A Autoridade de Saúde Regional (ASR) é um dos exemplos destacados pelo programa ‘laranja’. Segundo o partido, para que a autoridade seja “verdadeiramente independente”, o responsável pelo organismo “não deve integrar a estrutura do governo regional”. Hoje, o responsável da Autoridade de Saúde Regional é por inerência o director regional da Saúde. E o responsável actual pela ASR, Tiago Lopes, é candidato a deputado pelo PS às próximas eleições regionais.

O PSD-Açores quer também a independência do Serviço Regional de Estatística e do Observatório Independente do emprego e formação profissional, órgãos que actualmente estão sob a competência da vice-presidência do executivo. No documento, lê-se que os sociais-democratas pretendem a “profissionalização” do Conselho Económico e Social (criado em 2018) e a criação de uma “comissão de recrutamento e selecção para a administração pública regional” e de uma “entidade gestora do doente em espera” para “garantir o cumprimento” dos tempos máximos de resposta garantidos. “Planear o futuro não se deve fazer pela contínua e excessiva governamentalização em tudo”, destacou Bolieiro.

Além da independência das entidades, a desgovernamentalização proposta pelo PSD passa também por “orientar mais fundos europeus para as pequenas e médias empresas” (que “asseguram 70% do emprego e recebem 20% dos fundos”) e por “aumentar de forma exponencial” a relação entre o poder regional o local através de um “regime de cooperação financeira transparente”. O programa eleitoral do partido quer que os Açores sejam o “primeiro smart arquipélago do mundo”, através da “digitalização de todos os serviços públicos utilizados por cidadãos e empresas nos Açores”.

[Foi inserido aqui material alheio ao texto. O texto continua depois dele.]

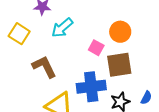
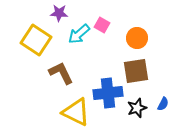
yellow square: (19, 34) -> (36, 40), size x1.4
pink square: (96, 48) -> (102, 25), moved

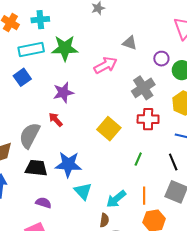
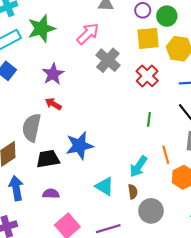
gray cross: (143, 88) -> (108, 60), moved
red cross: (148, 119) -> (147, 76), turned -30
yellow square: (109, 129) -> (148, 38), moved, turned -30
cyan triangle: (83, 191) -> (104, 186), moved
purple semicircle: (43, 203) -> (51, 194), moved

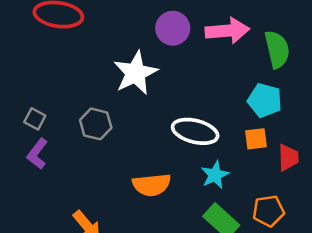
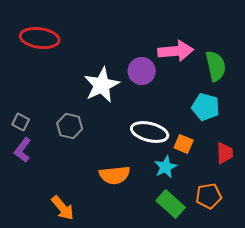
purple circle: (173, 28) -> (142, 71), moved
orange square: (256, 139) -> (184, 144), moved, turned 30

Bolieiro apontou como objectivo a criação de um “novo enquadramento legislativo de apoio financeiro” para a comunicação social. O PSD-Açores pretende um milhão de euros anuais para a comunicação social privada e uma verba “nunca inferior a 15%” à atribuída à privada para a pública (RTP-Açores).

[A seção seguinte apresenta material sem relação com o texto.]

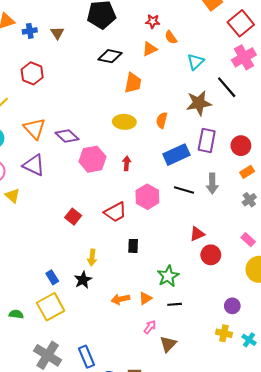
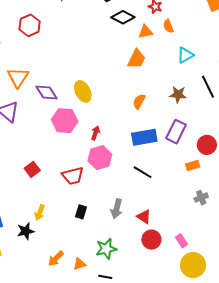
black diamond: (110, 56) -> (123, 17), moved
orange trapezoid: (133, 83) -> (137, 59), moved
brown star: (199, 103) -> (178, 95), size x0.7
yellow ellipse: (124, 122) -> (83, 91), moved, turned 45
orange rectangle: (247, 172) -> (193, 165), moved
gray arrow: (212, 184) -> (117, 209), moved
pink hexagon: (147, 197) -> (100, 158), moved
red triangle: (197, 234) -> (144, 217), turned 42
pink rectangle: (248, 240) -> (182, 241), moved
orange arrow: (120, 299) -> (56, 258), turned -48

Estes apoios são uma das quatro “opções reformistas e disruptivas” que abrem o programa político do partido. As outras são: a criação de uma tarifa para fixar em 60 euros o tecto máximo para as passagens aéreas inter-ilhas para residentes (que actualmente custam entre os 80 e os 120 euros); a “redução máxima” do “legalmente admitido” do IVA e do IRC e do IRS para as “famílias” nos “escalões ainda excluídos”; e a promoção do “coaching educativo” nas escolas do arquipélago, onde a taxa de abandono escolar é mais do dobro da média nacional (27%).

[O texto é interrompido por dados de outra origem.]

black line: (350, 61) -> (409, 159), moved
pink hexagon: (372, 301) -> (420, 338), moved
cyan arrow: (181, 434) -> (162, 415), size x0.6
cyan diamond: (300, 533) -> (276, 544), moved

PSD-Açores quer também a criação de um “círculo eleitoral próprio para o Parlamento Europeu”, lembrando que actualmente a região não tem nenhum representante europeu – o nome indicado pelos sociais-democratas açorianos, Mota Amaral, só aceitou ir em lugar elegível e André Bradford, eleito pelo PS, faleceu em 2019.

A agenda social-democrata refere ainda que a transportadora aérea SATA deve ser “financeiramente resgatada” e deve contar com uma “gestão profissionalizada”. “Este é o exemplo de alternativa política. Estamos para propor e fazer. O nosso lema não é o do mero protesto, é sim o de realizar”, disse José Manuel Bolieiro no encerramento do discurso. A decisão caberá aos açorianos dentro de menos de um mês.